Breast Cancer Res Treat. 2014 Feb;143(3):507-15. doi: 10.1007/s10549-013-2825-2. Epub 2014 Jan 11.
The objective of this study was to determine the conversion rate of human epidermal growth factor receptor 2 (HER2), estrogen receptor (ER) and progesterone receptor (PR) between primary tumors and metastatic lesions in advanced breast cancer. Patients with suspected diagnosis of locally recurrent or metastatic breast cancer, either at first relapse or after successive disease progressions, who had an appropriately preserved sample from a primary tumor and were scheduled for a biopsy of the recurrent lesion, were included. Blinded determinations of receptor status on paired samples were performed by immunohistochemistry and fluorescence in situ hybridization at a central laboratory and compared with those performed locally. Overall, 196 patients were included and 184 patients were considered evaluable. Reasons for non-evaluability included the inability to perform biopsy (n = 4) or biopsy results showing normal tissue (n = 3), benign disease (n = 3) or a second neoplasia (n = 2). Conversion rates determined at local level were higher than those determined centrally (HER2: 16 vs. 3 %, ER: 21 vs. 13 %, PR: 35 vs. 28 %, respectively). There was substantial agreement regarding the expression of HER2 in primary tumors and metastases, and ER at metastases, between local and central laboratories. PR at any site and ER at primary site showed moderate agreement. Oncologists altered their treatment plans in 31 % of patients whose tumor subtype had changed. These results reinforce the recommendation for performing confirmatory biopsies of metastases, not only to avoid misdiagnosis of breast cancer relapse, but also to optimize treatment (clinicaltrials.gov identifier: NCT01377363).

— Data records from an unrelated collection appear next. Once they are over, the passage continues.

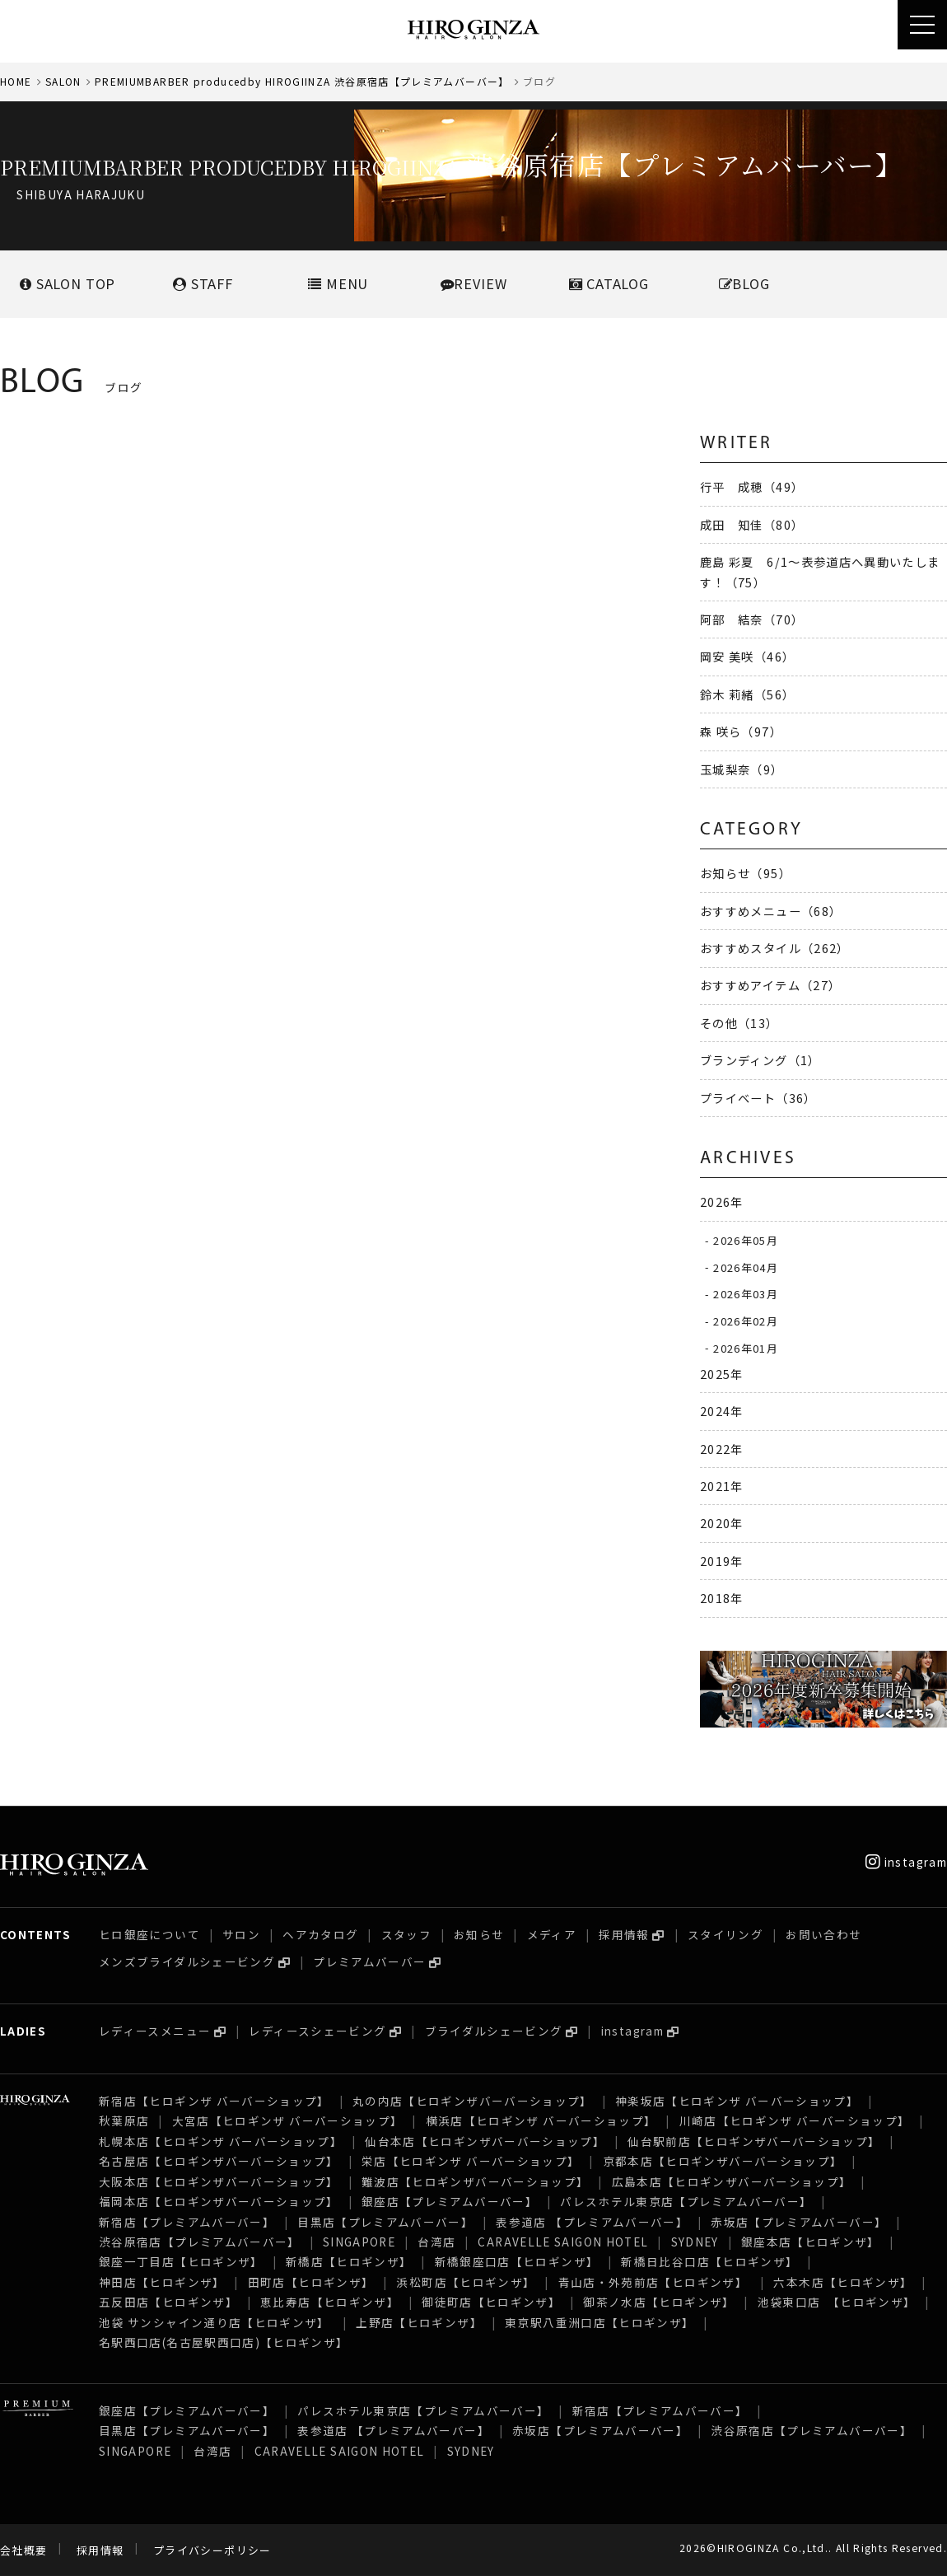  Describe the element at coordinates (214, 2100) in the screenshot. I see `新宿店【ヒロギンザ バーバーショップ】` at that location. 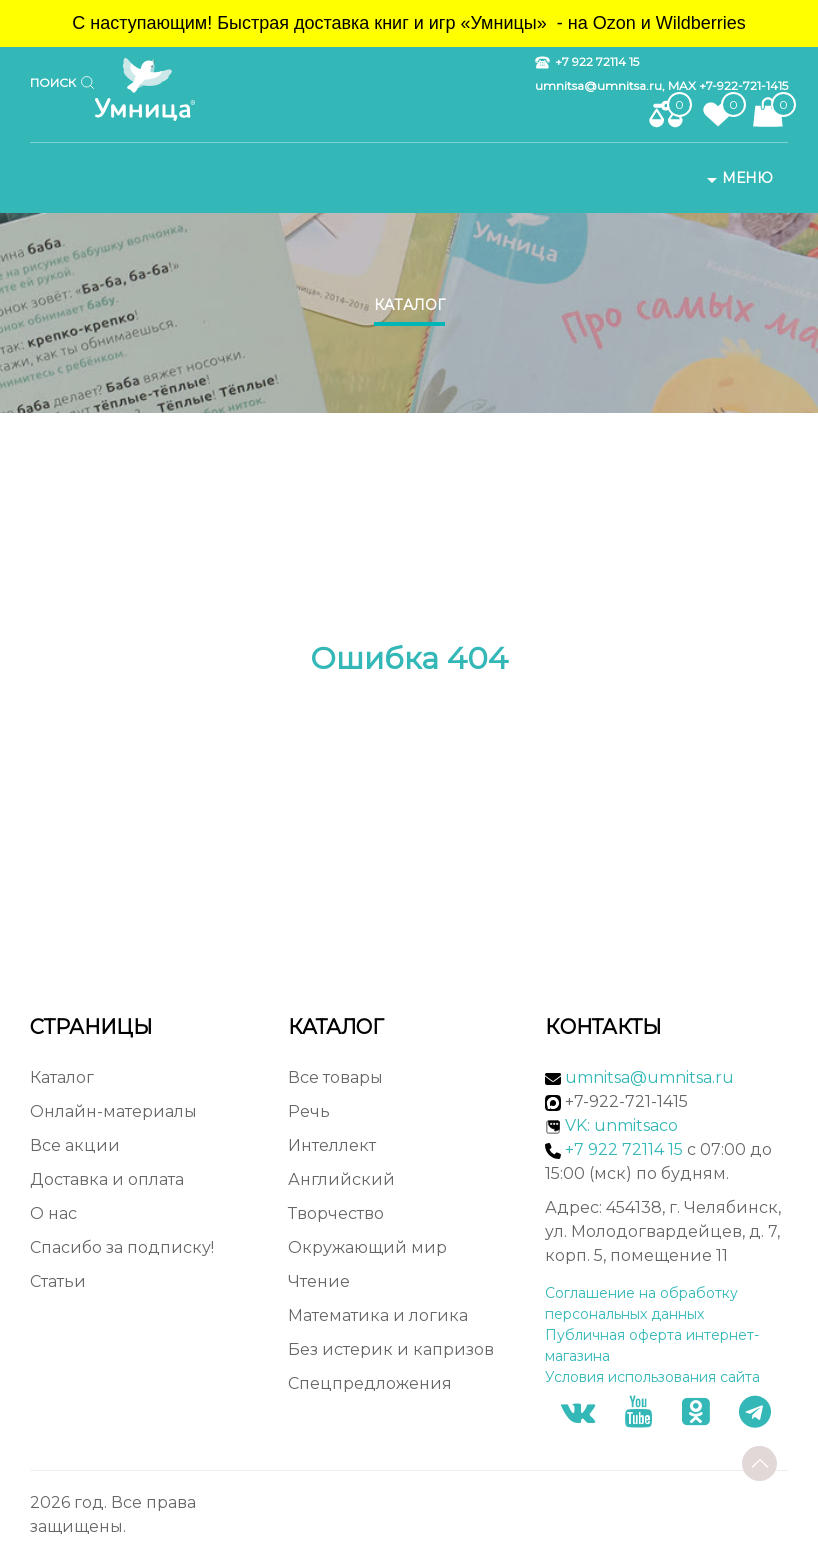  I want to click on Публичная оферта интернет-магазина, so click(652, 1345).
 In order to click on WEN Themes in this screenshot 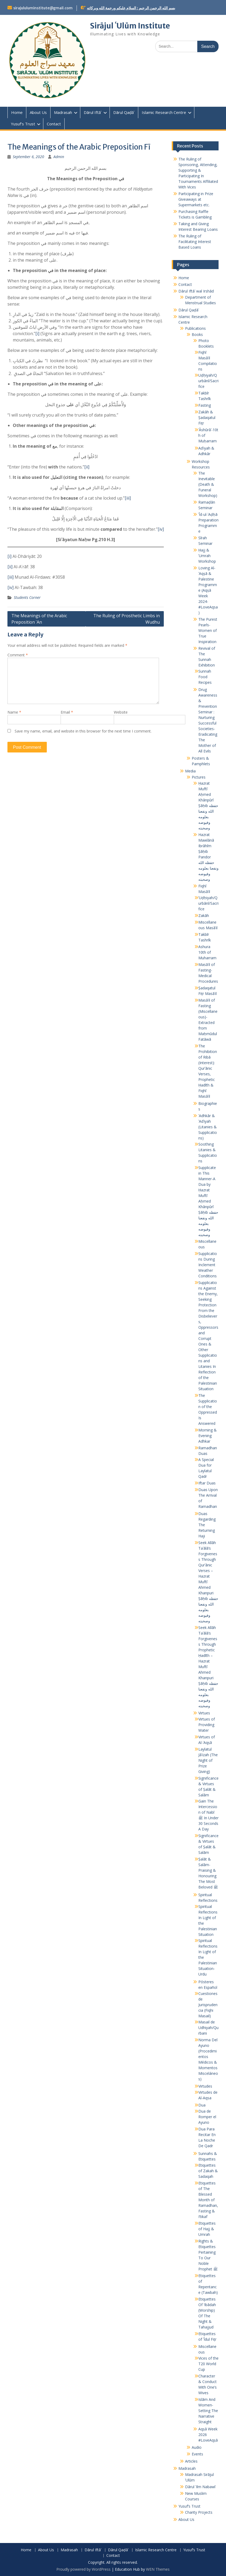 , I will do `click(158, 2569)`.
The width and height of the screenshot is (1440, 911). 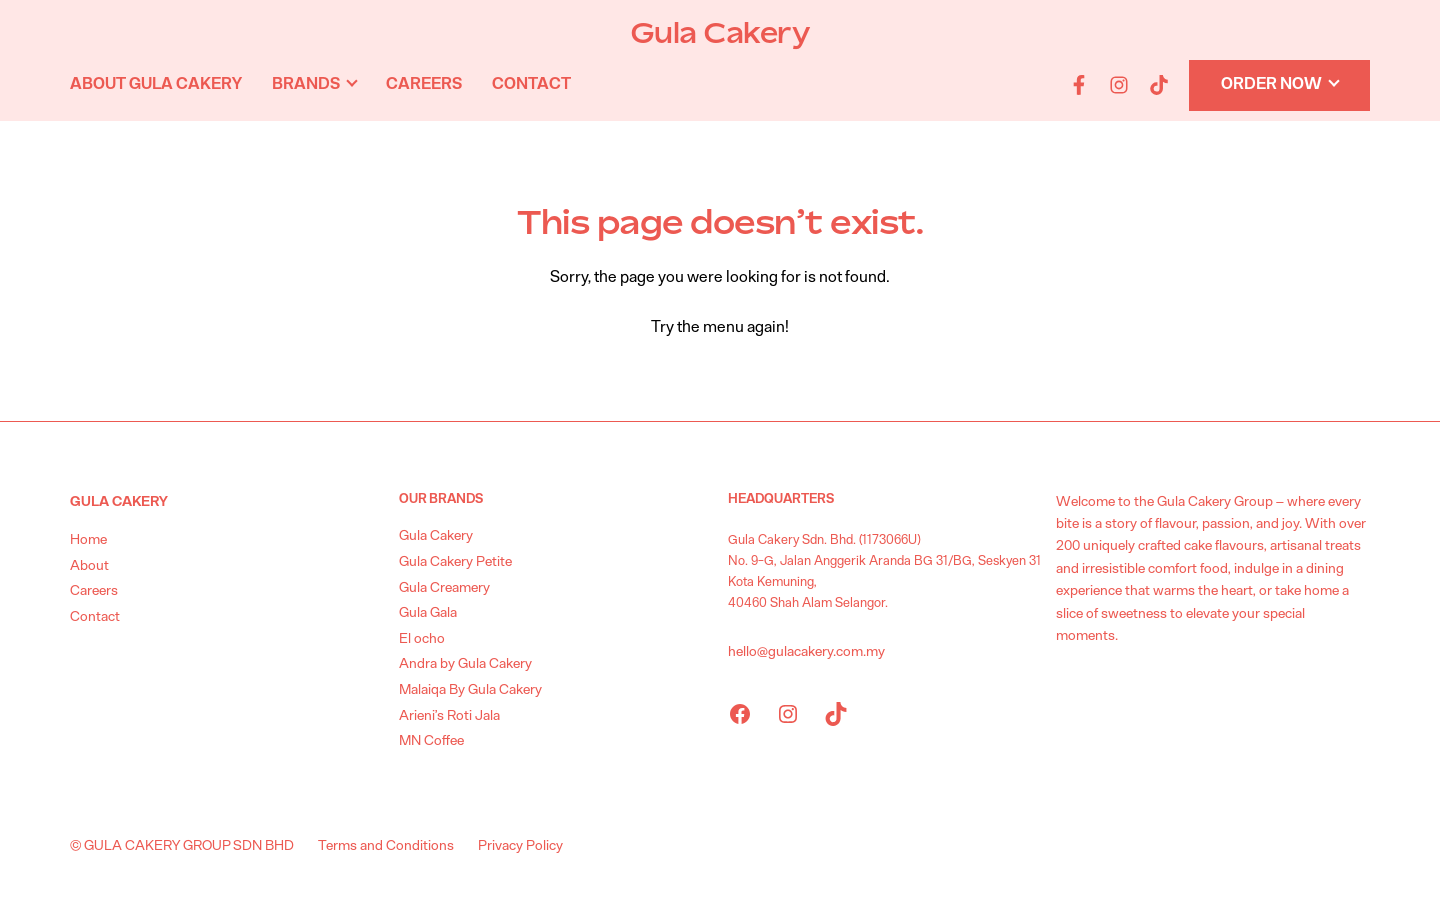 I want to click on Malaiqa By Gula Cakery, so click(x=470, y=690).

本研究旨在确定晚期乳腺癌中原发肿瘤和转移病灶之间人表皮生长因子受体 2(HER2)、雌激素受体(ER)和孕激素受体(PR)的转换率。入组患者为疑似局部复发性或转移性乳腺癌,首次复发或连续疾病进展后,其原发肿瘤保存有适当的样本,计划对复发性病变进行活检。在中央实验室通过免疫组织化学和荧光原位杂交对配对样本进行受体状态的盲法检测,并与局部检测进行比较。共纳入 196 例患者,其中 184 例患者可评估。不可评估的原因包括无法进行活检(n=4)或活检结果显示正常组织(n=3)、良性疾病(n=3)或第二肿瘤(n=2)。在本地水平确定的转换率高于在中央水平确定的转换率(HER2:16%比 3%,ER:21%比 13%,PR:35%比 28%)。局部和中央实验室之间在原发肿瘤和转移灶的 HER2 表达以及转移灶的 ER 表达方面具有高度一致性,而任何部位的 PR 和原发部位的 ER 表达具有中度一致性。在肿瘤亚型发生变化的 31%患者中,肿瘤学家改变了他们的治疗计划。这些结果强调了对转移灶进行确认性活检的建议,不仅可以避免乳腺癌复发的误诊,而且可以优化治疗(临床试验标识符:NCT01377363)。